I was patting myself on the back, thinking I'd done a pretty good job getting my first kid ready for kindergarten. He can read, he can write, and he loves math above all else. We visited the school, practiced opening his lunch box, and purchased everything on his school supply list.
But in this first month of kindergarten, I realized I'd missed a very important lesson: conformity.
Color inside the lines. Every parent does what they think is best for their kid, and for me, I never wanted my kid to color inside the lines. Literally. My son never saw a coloring book, but he went through reams and reams of blank copy paper.
Then in kindergarten, there are suddenly formal rules about coloring (really, it's outlined on a chart). Color in the lines. Use a color that makes sense. Color in all the spaces. Yesterday, my son brought home a sheaf of coloring pages he'd been assigned at school. I know girls in his class who are coloring geniuses, and it broke my heart to see his haphazard, stray marks.
Cue coloring books.
Max out screentime. None of us had computers in kindergarten, because they didn't exist. On Monday afternoons, my son goes to his technology special and sits down at a Mac in the computer lab. Up until now, we've been an intentionally screen-free house. This kid doesn't even know what a TV does, much less browsers and URLs.
I get a mouse and sit him down at pbskids.org.
Teach to the test. My 5-year-old has never taken a test before. Now hand him a test booklet and a number 2 pencil. Even if he knows the information stone cold, he won't know to fill in the answer bubble. A, B or C? This is October of kindergarten, and my son is schedule for his first exam next week.
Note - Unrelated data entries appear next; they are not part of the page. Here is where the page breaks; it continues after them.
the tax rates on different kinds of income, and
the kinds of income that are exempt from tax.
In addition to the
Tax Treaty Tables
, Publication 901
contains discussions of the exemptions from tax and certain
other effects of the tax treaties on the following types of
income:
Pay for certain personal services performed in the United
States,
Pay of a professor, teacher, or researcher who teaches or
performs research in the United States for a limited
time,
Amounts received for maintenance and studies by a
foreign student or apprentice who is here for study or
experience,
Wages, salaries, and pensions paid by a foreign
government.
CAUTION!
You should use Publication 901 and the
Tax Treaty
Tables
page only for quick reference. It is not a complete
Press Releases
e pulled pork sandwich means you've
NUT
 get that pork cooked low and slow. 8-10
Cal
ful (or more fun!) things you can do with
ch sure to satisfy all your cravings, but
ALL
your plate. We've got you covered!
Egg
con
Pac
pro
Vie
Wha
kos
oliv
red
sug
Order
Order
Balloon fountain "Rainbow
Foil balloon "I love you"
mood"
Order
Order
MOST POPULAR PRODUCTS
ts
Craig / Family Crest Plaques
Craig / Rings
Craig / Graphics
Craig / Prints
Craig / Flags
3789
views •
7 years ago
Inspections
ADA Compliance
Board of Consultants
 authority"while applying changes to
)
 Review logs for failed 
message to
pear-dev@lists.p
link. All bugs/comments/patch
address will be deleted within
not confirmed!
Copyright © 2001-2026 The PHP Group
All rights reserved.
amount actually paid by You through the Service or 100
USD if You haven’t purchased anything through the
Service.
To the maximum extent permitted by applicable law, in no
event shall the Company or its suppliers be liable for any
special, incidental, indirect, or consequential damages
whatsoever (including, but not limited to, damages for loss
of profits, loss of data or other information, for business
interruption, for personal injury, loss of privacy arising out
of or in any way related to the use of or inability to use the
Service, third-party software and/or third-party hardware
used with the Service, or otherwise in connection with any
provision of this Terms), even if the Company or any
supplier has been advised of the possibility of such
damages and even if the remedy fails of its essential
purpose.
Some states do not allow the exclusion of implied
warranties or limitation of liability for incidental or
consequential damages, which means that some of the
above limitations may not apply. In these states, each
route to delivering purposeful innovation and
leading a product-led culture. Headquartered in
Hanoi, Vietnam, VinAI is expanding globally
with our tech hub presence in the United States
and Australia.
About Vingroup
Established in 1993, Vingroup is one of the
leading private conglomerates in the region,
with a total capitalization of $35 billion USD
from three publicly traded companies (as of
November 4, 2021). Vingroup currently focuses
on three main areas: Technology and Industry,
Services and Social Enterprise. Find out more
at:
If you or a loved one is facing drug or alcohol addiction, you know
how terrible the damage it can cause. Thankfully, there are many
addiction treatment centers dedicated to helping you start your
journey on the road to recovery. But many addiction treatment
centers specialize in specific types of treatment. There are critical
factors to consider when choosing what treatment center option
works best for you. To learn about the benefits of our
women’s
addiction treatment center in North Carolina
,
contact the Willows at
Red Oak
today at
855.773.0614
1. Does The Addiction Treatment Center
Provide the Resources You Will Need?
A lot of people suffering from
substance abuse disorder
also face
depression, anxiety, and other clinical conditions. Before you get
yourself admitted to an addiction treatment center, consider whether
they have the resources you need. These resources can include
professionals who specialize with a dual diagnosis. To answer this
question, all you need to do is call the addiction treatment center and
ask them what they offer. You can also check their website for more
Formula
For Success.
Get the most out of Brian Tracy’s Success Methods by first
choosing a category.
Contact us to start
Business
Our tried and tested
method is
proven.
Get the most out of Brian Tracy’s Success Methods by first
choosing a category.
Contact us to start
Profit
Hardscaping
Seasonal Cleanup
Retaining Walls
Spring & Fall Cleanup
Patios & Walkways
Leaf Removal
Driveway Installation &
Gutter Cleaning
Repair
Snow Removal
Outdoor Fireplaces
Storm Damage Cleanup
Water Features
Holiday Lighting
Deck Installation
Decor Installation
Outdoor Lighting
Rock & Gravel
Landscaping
I order practice tests from Amazon.
Six hours a day, that's 30 hours a week my kindergartener is away from me. It feels like a very long time, and I'm always worrying, is he cold? Is he hungry? Does he need to poop? I hope he is doing okay, because kindergarten is where he belongs. Don't get me wrong, I am a huge fan of the teacher and the school. But I'm feeling very lucky I graduated from kindergarten in 1987. I remember loving kindergarten, because back then, all we did was play.